DATA SHOWN Block Start

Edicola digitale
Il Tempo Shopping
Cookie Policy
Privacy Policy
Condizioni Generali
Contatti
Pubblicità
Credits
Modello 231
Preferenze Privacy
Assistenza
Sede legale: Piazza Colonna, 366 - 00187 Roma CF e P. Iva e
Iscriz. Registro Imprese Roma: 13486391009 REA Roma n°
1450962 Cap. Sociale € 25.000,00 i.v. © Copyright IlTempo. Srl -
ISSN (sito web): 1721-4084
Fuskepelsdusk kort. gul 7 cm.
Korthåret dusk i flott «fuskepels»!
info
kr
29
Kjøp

DATA SHOWN Block End
DATA SHOWN Block Start

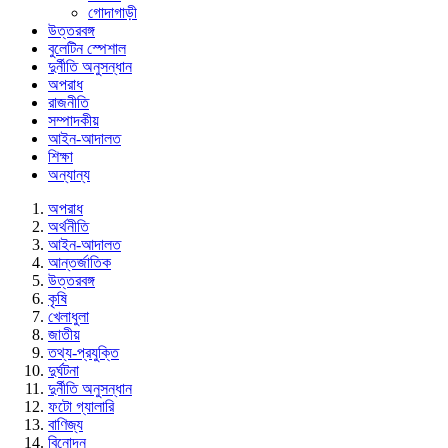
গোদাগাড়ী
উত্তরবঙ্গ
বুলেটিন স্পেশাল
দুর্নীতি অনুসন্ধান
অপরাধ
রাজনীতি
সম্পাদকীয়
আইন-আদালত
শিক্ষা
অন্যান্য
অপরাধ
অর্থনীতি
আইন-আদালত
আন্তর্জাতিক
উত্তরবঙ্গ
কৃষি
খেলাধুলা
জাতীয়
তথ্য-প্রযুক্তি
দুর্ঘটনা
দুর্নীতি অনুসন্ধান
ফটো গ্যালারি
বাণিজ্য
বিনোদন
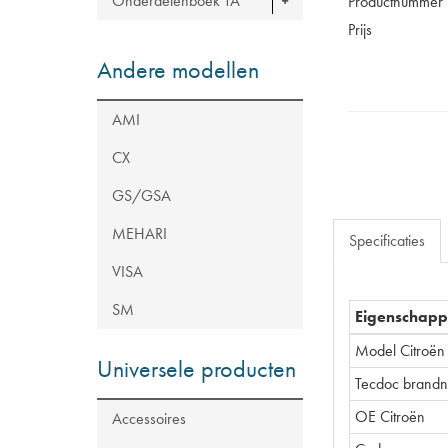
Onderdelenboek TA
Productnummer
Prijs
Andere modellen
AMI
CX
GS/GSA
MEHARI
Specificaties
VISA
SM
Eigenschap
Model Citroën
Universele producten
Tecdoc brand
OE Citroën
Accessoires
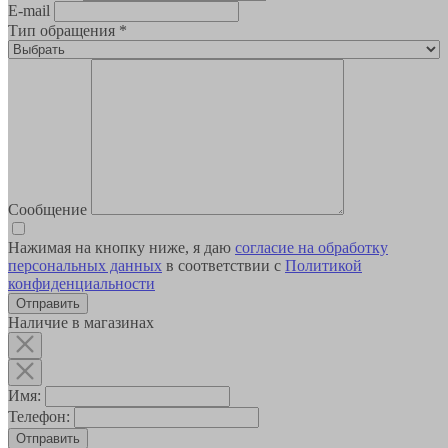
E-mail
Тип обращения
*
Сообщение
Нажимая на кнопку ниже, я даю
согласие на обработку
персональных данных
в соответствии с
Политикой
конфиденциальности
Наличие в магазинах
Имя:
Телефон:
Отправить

DATA SHOWN Block End

THE PROBLEM: Count up the lines containing "Privacy" in the listing above, then write that number and stop.

PROBLEM SOLUTION: 2